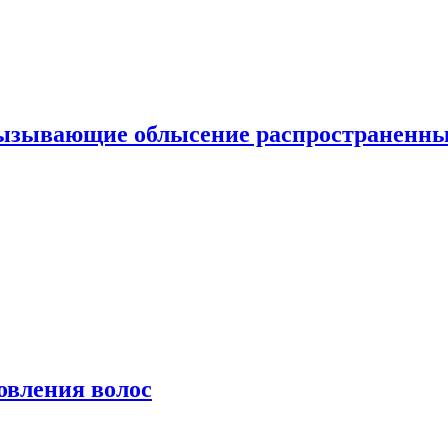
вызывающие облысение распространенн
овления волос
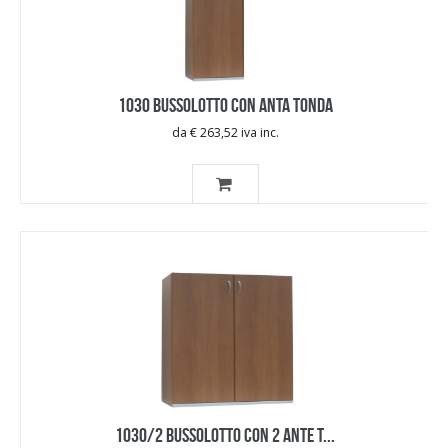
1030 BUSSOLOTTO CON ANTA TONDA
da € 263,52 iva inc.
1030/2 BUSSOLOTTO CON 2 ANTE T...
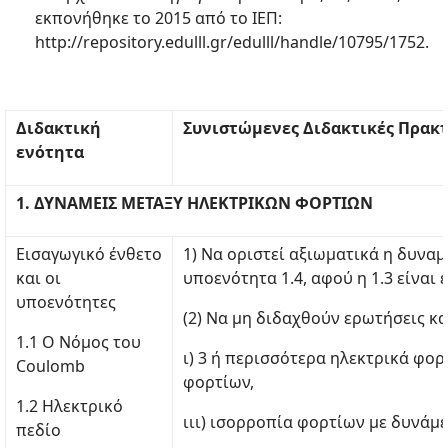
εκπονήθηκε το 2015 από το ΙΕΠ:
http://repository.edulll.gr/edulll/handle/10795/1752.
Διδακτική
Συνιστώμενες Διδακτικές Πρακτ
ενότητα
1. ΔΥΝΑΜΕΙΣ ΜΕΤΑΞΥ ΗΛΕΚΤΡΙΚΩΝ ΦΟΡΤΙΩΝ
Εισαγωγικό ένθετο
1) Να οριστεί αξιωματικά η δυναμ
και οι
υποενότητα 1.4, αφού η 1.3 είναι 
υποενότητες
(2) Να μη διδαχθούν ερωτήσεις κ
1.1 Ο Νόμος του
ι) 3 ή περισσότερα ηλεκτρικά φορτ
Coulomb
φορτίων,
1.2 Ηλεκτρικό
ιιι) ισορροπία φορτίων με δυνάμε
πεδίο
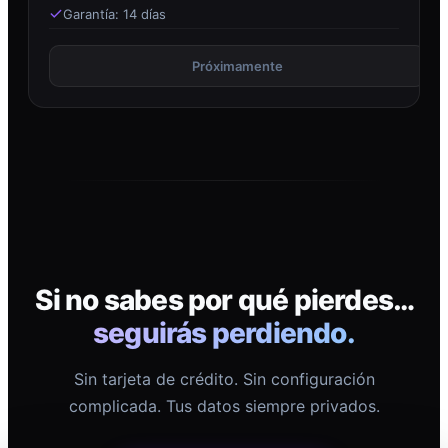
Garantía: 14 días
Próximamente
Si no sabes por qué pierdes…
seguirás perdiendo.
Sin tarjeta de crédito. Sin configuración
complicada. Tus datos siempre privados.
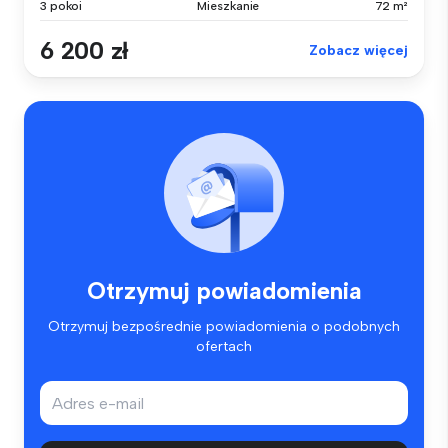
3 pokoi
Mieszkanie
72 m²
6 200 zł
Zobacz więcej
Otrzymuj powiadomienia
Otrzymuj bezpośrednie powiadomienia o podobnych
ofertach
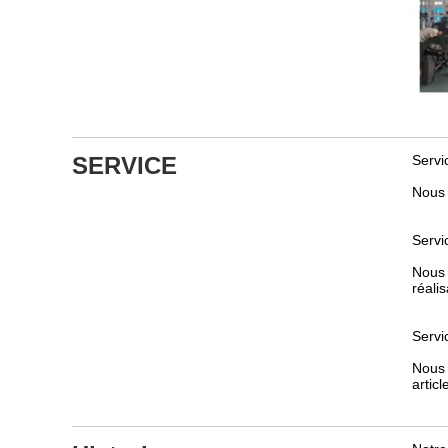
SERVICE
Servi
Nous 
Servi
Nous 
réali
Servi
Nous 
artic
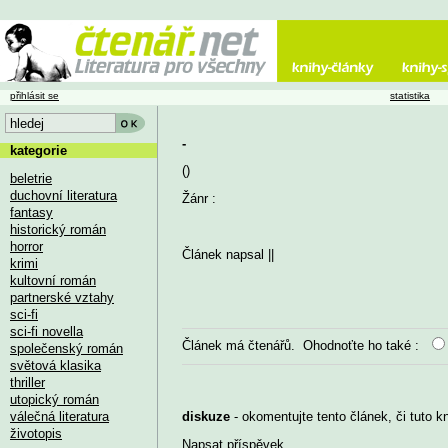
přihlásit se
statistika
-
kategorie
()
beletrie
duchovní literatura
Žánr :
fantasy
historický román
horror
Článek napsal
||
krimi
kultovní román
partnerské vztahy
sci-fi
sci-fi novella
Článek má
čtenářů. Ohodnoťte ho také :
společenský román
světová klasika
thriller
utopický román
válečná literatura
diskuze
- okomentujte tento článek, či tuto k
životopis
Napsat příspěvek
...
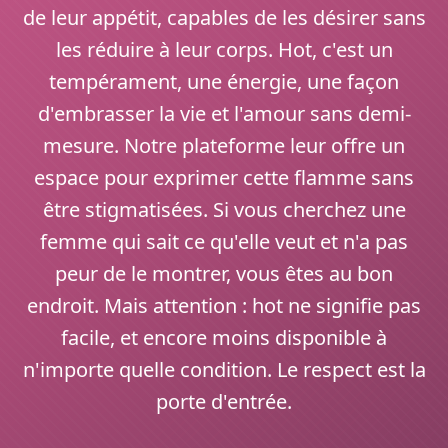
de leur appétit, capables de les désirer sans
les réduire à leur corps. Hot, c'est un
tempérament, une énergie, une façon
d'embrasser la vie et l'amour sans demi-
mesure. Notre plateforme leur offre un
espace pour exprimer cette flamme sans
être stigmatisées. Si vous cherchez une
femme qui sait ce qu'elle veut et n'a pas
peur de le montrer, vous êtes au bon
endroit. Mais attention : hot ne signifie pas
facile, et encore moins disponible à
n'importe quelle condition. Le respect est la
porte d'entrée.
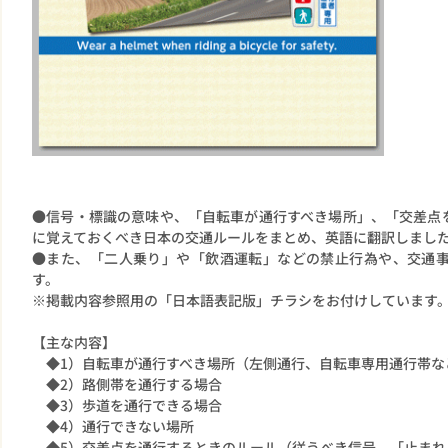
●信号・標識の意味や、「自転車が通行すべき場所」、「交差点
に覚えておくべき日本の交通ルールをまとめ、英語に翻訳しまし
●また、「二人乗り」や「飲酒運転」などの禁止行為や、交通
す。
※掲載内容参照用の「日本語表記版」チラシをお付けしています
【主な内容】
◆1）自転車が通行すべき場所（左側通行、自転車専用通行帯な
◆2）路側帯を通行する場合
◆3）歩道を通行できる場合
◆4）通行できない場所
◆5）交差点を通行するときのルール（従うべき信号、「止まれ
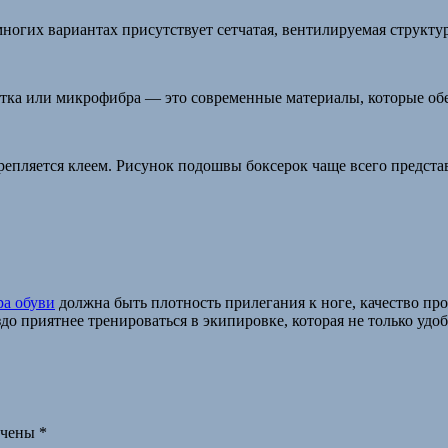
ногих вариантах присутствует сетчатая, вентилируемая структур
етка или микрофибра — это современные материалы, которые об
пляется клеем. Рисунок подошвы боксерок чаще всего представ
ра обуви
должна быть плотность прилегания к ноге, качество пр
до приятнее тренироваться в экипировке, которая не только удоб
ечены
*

---*---

Work out how many lines of the records contain the string "román". Nothing but the number should be written.

4